March 5-40 x 56 Scope
- By Chris Parkin
- 0 Comments
- Last updated: 16/12/2016
First Focal Plane (FFP) is the name designated to an optic where the reticule inhabits this specific zone in the system. What you see remains precisely relative in size to the image that it covers and any measuring that is done using markings on the reticle such as a Mil-Dot will read correctly at all levels of magnification. This format is popular for those gauging range by measuring an object of known size and originated from a
time where there was no such thing as a laser rangefinder.
A MIL IS A MIL!
If shooting at ranges where the bullet splash can be seen or a spotter can call your shots, aim-offs are also very fast and of course dialling in to tally is intuitive and fast as no thought is required; a mil is a mil, is a mil! The benefits are those listed above, the downsides are that careful reticule design is required to avoid obscuring the target at high magnification or losing sight of it when the zoom is wound down to provide a greater field of view. With the x8 erector tube shown here altering the reticle in size 8 times along with the image, the addition of an illumination function is a worthy benefit - if it is bright enough.
The build of this March scope follows their previously displayed lines of a 34mm, one-piece, aluminium maintube diminishing from a 56mm objective lens down to a 36mm ocular via a slim central saddle holding three turrets. Elevation and windage units are 0.05 Miliradian with 5-mils per rotation as part of 24 in total for elevation and 12 mils of windage. 0.05 mils is equivalent to 5mm at 100 metres.

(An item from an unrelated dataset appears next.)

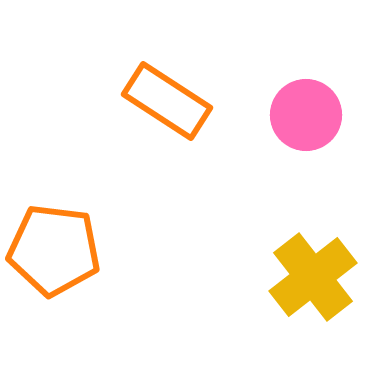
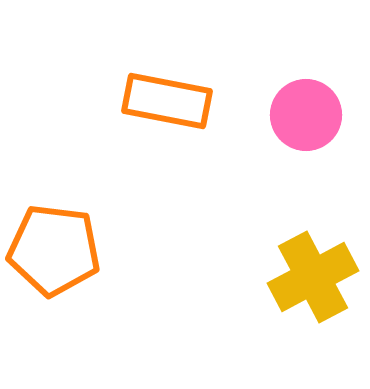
orange rectangle: rotated 22 degrees counterclockwise
yellow cross: rotated 10 degrees clockwise
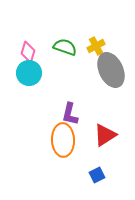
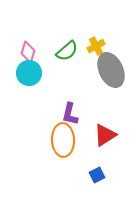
green semicircle: moved 2 px right, 4 px down; rotated 120 degrees clockwise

The vernier-style turrets do not have a rotation indicator but elevation does feature a zero stop that can be screwed down to set your starting position. Windage is marked left and right and shares 0.05 and 0.1 mil markings, easily dialled using the gently knurled fingertip profiles with clicks that provide and excellent compromise between firm, without over-rotation.
Once zeroed, small Allen screws allow the markings on the turret to be set to zero for reference. The left hand parallax drum is marked from 10 yards (strange on a scope 100% metric elsewhere) to infinity although it won’t actually focus quite that closely. Focus snaps in and out with a solid appearance and backlash in the system is pleasantly non-existent.
This scope uses a soft rubber centre button on the Parallax drum to control illumination of the centre section of the reticle and, like other Marchs, four brightness settings are available along with OFF from 5 presses of the button which is quick and silent.
I really like this system but I would like a brighter setting to give a clearer view of the reticle (small in size) at low mag in daylight. There are two illumination modules available that are interchangeable offering different intensity levels so it may be I was using the dimmer of the two? The zoom ring is silent and smooth with crisply executed knurling, all settings are clearly marked although being FFP aren’t critical and the minimal lock ring on the non-fast focus eyepiece does not get in the way during operation.
The 92-100mm eye relief range is just right without any uncomfortable variation through zoom travel requiring head movement. I was delighted to find that unlike a 5-50 March scope I tested last year, the exit pupil here seemed generously forgiving, contrary to the x8 erector tube required for the 5-40x zoom ratios.
The FIML-1 reticle is a hovering inverted Christmas tree style showing 3 full mils and half mil increments in all directions at x40 zoom. This increases to 9 mils on the lower section at approximately x18 mag and as you descend to the minimum, the external stadia become fully visible in the field of view. These are gently tapered to lead the eye to the centre which at x5 is understandably small!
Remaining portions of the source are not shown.